Calculating speaker pitch (or f0) is typically the first computational step in modeling tone and intonation for spoken language understanding. Usually pitch is treated as a fixed, single-valued quantity. The inherent ambiguity judging the octave of pitch, as well as spurious values, leads to errors in modeling pitch gestures that propagate in a computational pipeline. We present an alternative that instead measures changes in the harmonic structure using a subband autocorrelation change detector (SACD). This approach builds upon new machine-learning ideas for how to integrate autocorrelation information across subbands. Importantly however, for modeling gestures, we preserve multiple hypotheses and integrate information from all harmonics over time. The benefits of SACD over standard pitch approaches include robustness to noise and amount of voicing. This is important for real-world data in terms of both acoustic conditions and speaking style. We discuss applications in tone and intonation modeling, and demonstrate the efficacy of the approach in a Mandarin Chinese tone-classification experiment. Results suggest that SACD could replace conventional pitch-based methods for modeling gestures in selected spoken-language processing tasks.

Publication Downloads

Pitch Change Toolbox

October 28, 2014

This Matlab toolbox implements the pitch-change algorithm described by Slaney, Shriberg and Huang in their Interspeech 2013 paper “Pitch-gesture modeling using subband autocorrelation change detection.” Calculating speaker pitch (or f0) is typically the first computational step in modeling tone and intonation for spoken language understanding. Usually pitch is treated as a fixed, single-valued quantity. The inherent ambiguity of judging the octave of pitch, as well as spurious values, leads to errors in modeling pitch gestures that propagate in a computational pipeline.

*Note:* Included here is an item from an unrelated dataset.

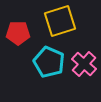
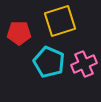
red pentagon: moved 1 px right
pink cross: rotated 25 degrees clockwise
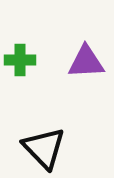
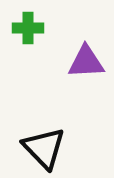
green cross: moved 8 px right, 32 px up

This toolbox implements an alternative that instead measures changes in the harmonic structure using a subband autocorrelation change detector (SACD). This approach builds upon new machine-learning ideas for how to integrate autocorrelation information across subbands. Importantly however, for modeling gestures, we preserve multiple hypotheses and integrate information from all harmonics over time.